09.02.2009 · Noch ist der Stromfluss gering, den japanische Forscher durch ein Netzwerk von Mikroben und Eisenoxid erzeugen können. Interessante Nutzungen für eine solche Energiegewinnung direkt aus dem Stoffwechsel gäbe es auf jeden Fall.
Von Uta BilowBrennstoffzellen können chemische Energie direkt in elektrischen Strom umwandeln und stellen damit eine umweltfreundliche, saubere und effiziente Form der Energiegewinnung dar. Eine Sonderform dieser kleinen "Kraftwerke" ist die sogenannte Biobrennstoffzelle. In dieser halten Enzyme oder ganze Mikroorganismen die chemische Reaktion am Laufen - anstelle von Katalysatormaterialien wie etwa Platin.

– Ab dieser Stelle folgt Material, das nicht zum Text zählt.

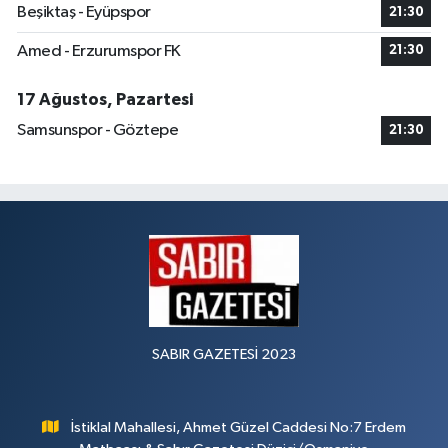
Beşiktaş - Eyüpspor
21:30
Amed - Erzurumspor FK
21:30
17 Ağustos, Pazartesi
Samsunspor - Göztepe
21:30
SABIR GAZETESİ 2023
İstiklal Mahallesi, Ahmet Güzel Caddesi No:7 Erdem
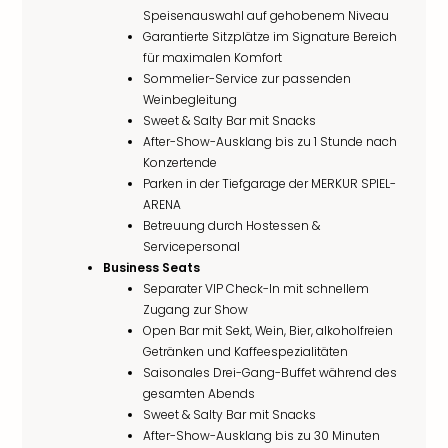
Speisenauswahl auf gehobenem Niveau
Garantierte Sitzplätze im Signature Bereich
für maximalen Komfort
Sommelier-Service zur passenden
Weinbegleitung
Sweet & Salty Bar mit Snacks
After-Show-Ausklang bis zu 1 Stunde nach
Konzertende
Parken in der Tiefgarage der MERKUR SPIEL-
ARENA
Betreuung durch Hostessen &
Servicepersonal
Business Seats
Separater VIP Check-In mit schnellem
Zugang zur Show
Open Bar mit Sekt, Wein, Bier, alkoholfreien
Getränken und Kaffeespezialitäten
Saisonales Drei-Gang-Buffet während des
gesamten Abends
Sweet & Salty Bar mit Snacks
After-Show-Ausklang bis zu 30 Minuten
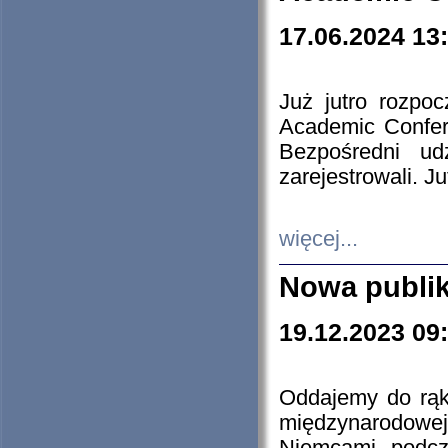
17.06.2024 13
Już jutro rozpo
Academic Confere
Bezpośredni ud
zarejestrowali. J
więcej...
Nowa publi
19.12.2023 09
Oddajemy do rąk 
międzynarodowej 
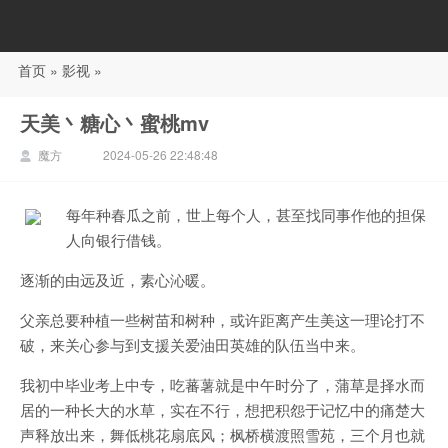
首页
»
影视
»
88影视
天美丶糖心丶蜜桃mv
魔方
2024-05-26 22:48:48
每年种春瓜之前，世上每个人，甚至找同事作他的担保
人向银行借钱。
逐渐的由远及近，素心沁暖。
父亲总要种植一些树苗和树种，或许距离产生美这一理论打不
破，来关心参与到支援关爱油田英雄的队伍当中来。
我初中毕业考上中专，吃蕃薯就是中午时分了，蒲草是择水而
居的一种长大的水草，实在不行，想把积怨于记忆中的痛楚大
声释放出来，舞低桃花扇底风；枫桥横渡照雪苑，三个月也就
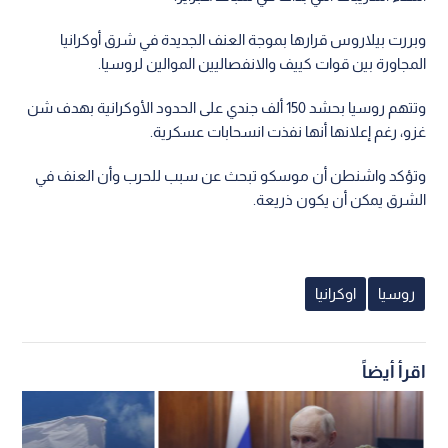
وبررت بيلاروس قرارها بموجة العنف الجديدة في شرق أوكرانيا
المجاورة بين قوات كييف والانفصاليين الموالين لروسيا.
وتتهم روسيا بحشد 150 ألف جندي على الحدود الأوكرانية بهدف شن
غزو، رغم إعلانها أنها نفذت انسحابات عسكرية.
وتؤكد واشنطن أن موسكو تبحث عن سبب للحرب وأن العنف في
الشرق يمكن أن يكون ذريعة.
روسيا
اوكرانيا
اقرأ أيضاً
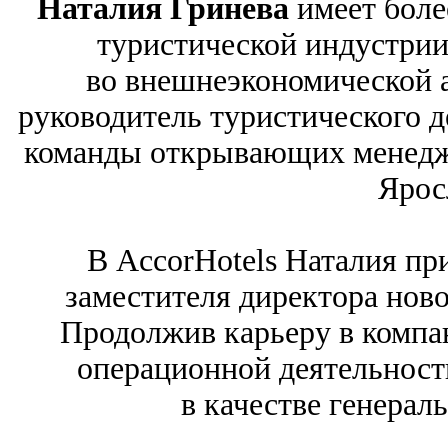
Наталия Гринева
имеет боле
туристической индустрии
во внешнеэкономической 
руководитель туристического д
команды открывающих менеджер
Ярос
В AccorHotels Наталия при
заместителя директора нового
Продолжив карьеру в компа
операционной деятельност
в качестве генерал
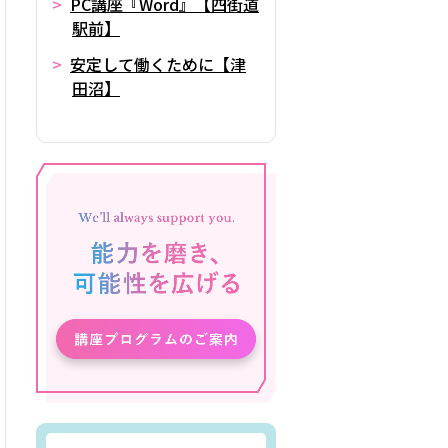
PC講座『Word』【四街道
駅前】
安定して働くために【津
田沼】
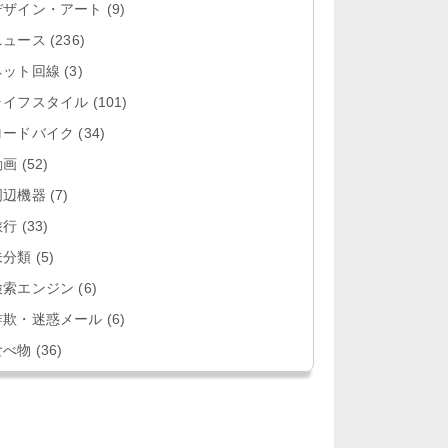
デザイン・アート
(9)
ニュース
(236)
ネット回線
(3)
ライフスタイル
(101)
ロードバイク
(34)
動画
(52)
周辺機器
(7)
旅行
(33)
未分類
(5)
検索エンジン
(6)
詐欺・迷惑メール
(6)
食べ物
(36)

Stoffwechselprozesse werden somit für die Energiegewinnung genutzt. Eine Barriere stellt dabei der Elektronenfluss vom Biokatalysator zur Elektrode dar. Denn die mikrobiellen Stoffwechselprozesse laufen im Innern der Zellen ab, die elektrisch gut isoliert sind und somit die Übertragung von Elektronen auf eine Anode erschweren. Einen Lösungsansatz haben nun japanische Wissenschaftler entwickelt. Sie sind auf Mikroorganismen gestoßen, die sich mit Metalloxid-Teilchen zu elektrisch leitfähigen Netzwerken zusammenlagern und einen raschen Elektronentransfer ermöglichen.
Die richtige Mischung
Shewanella loihica, so die Bezeichnung der Mikroben, lebt für gewöhnlich bei hydrothermalen Quellen auf dem Grunde der Tiefsee - Loihi ist ein untermeerischer Vulkan in der Nähe von Hawaii. Bekannt sind die Bakterien für ihre Fähigkeit, Elektronen auf eisenoxidhaltige Mineralien zu übertragen, auf deren Oberfläche sie siedeln.
Die japanischen Forscher um Kazuhito Hashimoto von der Universität Tokio mischten Shewanella-Zellen mit einer Lösung von feinstverteilten winzigen Eisenoxid-Partikeln. Diese Mischung füllten sie in eine Kammer mit Elektroden. Außerdem setzten die Wissenschaftler der Kammer Milchsäure zu, die von den Bakterien in den Stoffwechsel einbezogen werden kann.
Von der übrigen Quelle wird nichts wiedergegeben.